# Zusammenbau und Versand bei Hardwareversand?



## Arathas (3. Oktober 2009)

Huhu, 

habe mir nun gestern entgültig einen Rechner bei Hardwareversand.de gekauft und Rechnerzusammenbau als Service gleich mit in den WK gelegt.

Naja und heute (!!) kam die Bestätigung per email, dass die Ware bereits gestern Abend raus ist ?

Wollen die mich verarschen......von Bestellung bis Auslieferung vergingen gerade mal 6-7 -stunden...kann doch nicht sein, bzw da is was faul.........

PS: Achja..meint ihr von dein Einzelteilen sind auch die Treiber und so dabei(z.b. mainboard...etc....)
Weil da steht das es nur 1 Paket mit 21,7kg ist, und das hört sich so an als wäre es nur der PC.....ich ahne weiter böses....


----------



## AMD64X2-User (3. Oktober 2009)

*AW: Zusammenbau und Versand bei Hardwareversand ?*

Das ist dort normal! Den Rechner haben die in ca 2Std zusammengebaut und getestet und der Versand verläuft auch gut! Welche Versandart haste gewählt?
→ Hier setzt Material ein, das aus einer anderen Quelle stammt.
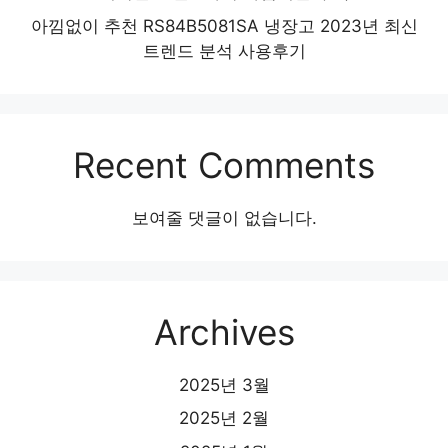
아낌없이 추천 RS84B5081SA 냉장고 2023년 최신
트렌드 분석 사용후기
Recent Comments
보여줄 댓글이 없습니다.
Archives
2025년 3월
2025년 2월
UPS oder DHL??


----------



## Arathas (3. Oktober 2009)

*AW: Zusammenbau und Versand bei Hardwareversand ?*

DHL Normalverand
Bezahlung per Nachnahme....!

mal gespannt ob da irgendwelche Treiber CD`s oder so dabei sind......


----------



## AMD64X2-User (3. Oktober 2009)

Dann haste den Rechner so ca Dienstag!


----------



## Soldat0815 (3. Oktober 2009)

du bekommst normalerweiße alles was bei deiner hardware dabei ist mitgeschickt also treiber cds, anleitungen und zubehör


----------



## TwilightAngel (3. Oktober 2009)

Arathas schrieb:


> Wollen die mich verarschen......von Bestellung bis Auslieferung vergingen gerade mal 6-7 -stunden...kann doch nicht sein, bzw da is was faul.........
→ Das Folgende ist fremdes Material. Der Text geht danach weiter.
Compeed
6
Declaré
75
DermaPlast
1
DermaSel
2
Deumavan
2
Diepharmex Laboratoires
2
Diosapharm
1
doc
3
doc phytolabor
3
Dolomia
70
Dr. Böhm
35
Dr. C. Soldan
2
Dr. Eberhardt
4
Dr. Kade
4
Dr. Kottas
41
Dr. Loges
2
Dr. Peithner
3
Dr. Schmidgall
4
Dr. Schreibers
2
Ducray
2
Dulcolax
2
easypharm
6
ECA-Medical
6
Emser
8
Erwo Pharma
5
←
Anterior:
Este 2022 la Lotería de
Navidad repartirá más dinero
Und deswegen machst du gleich nen Thread auf? Warte doch erstmal ab, bis das Zeug da ist. Einen Rechner zusammenbauern dauert (je nach Ausstattung) im Schnitt 20-30 Minuten, wenn du jeden Extraquatsch drin hast (Dämmung, Wakü etc.) etwas mehr.
Das testen dauert auch nicht so lange. Wahrscheinlich haste Glück gehabt und die haben grad nich viele PCs mit Zusammenbauauftrag.
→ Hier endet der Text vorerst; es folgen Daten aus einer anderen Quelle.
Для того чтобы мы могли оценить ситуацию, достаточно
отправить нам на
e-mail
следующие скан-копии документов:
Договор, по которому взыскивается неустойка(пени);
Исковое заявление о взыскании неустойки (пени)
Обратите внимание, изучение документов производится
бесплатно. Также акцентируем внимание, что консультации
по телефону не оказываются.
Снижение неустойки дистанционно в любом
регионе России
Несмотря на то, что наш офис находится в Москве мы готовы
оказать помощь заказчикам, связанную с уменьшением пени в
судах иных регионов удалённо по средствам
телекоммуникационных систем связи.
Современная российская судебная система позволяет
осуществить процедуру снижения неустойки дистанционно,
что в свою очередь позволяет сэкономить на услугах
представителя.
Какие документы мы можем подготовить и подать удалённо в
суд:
Und Nachnahme wird bei Versandhändlern normalerwiese (!) immer bevorzugt behandelt, weil der Händler das Geld selber vorstrecken muss.


----------



## eVoX (3. Oktober 2009)

Anstatt sich zu freuen, dass es so schnell ging, regt man sich auf, also man kann es einigen nicht recht machen.


----------



## Arathas (5. Oktober 2009)

LOL^^

sieht nach heute schon aus:

05.10.2009 um 05:06 UhrUnterwegs - Zustell-Paketzentrum - Die Sendung wurde im Zustell-Paketzentrum bearbeitet. -


----------



## quantenslipstream (5. Oktober 2009)

Dann ist ja gut, wieso also die Hektik beim Versenden? 
Sag bescheid, wenn der Rechner da ist.


----------



## Arathas (6. Oktober 2009)

so, also der Rechner ist heute angekommen...das ging ja fix
Samstag bestellt, Montag um 14 Uhr bei mir zu Hause.

Inhalt:

Also der Rechner ist komplett montiert gekommen, wie gewünscht. Die zusätzlichen Lüfter wurden eingebaut. 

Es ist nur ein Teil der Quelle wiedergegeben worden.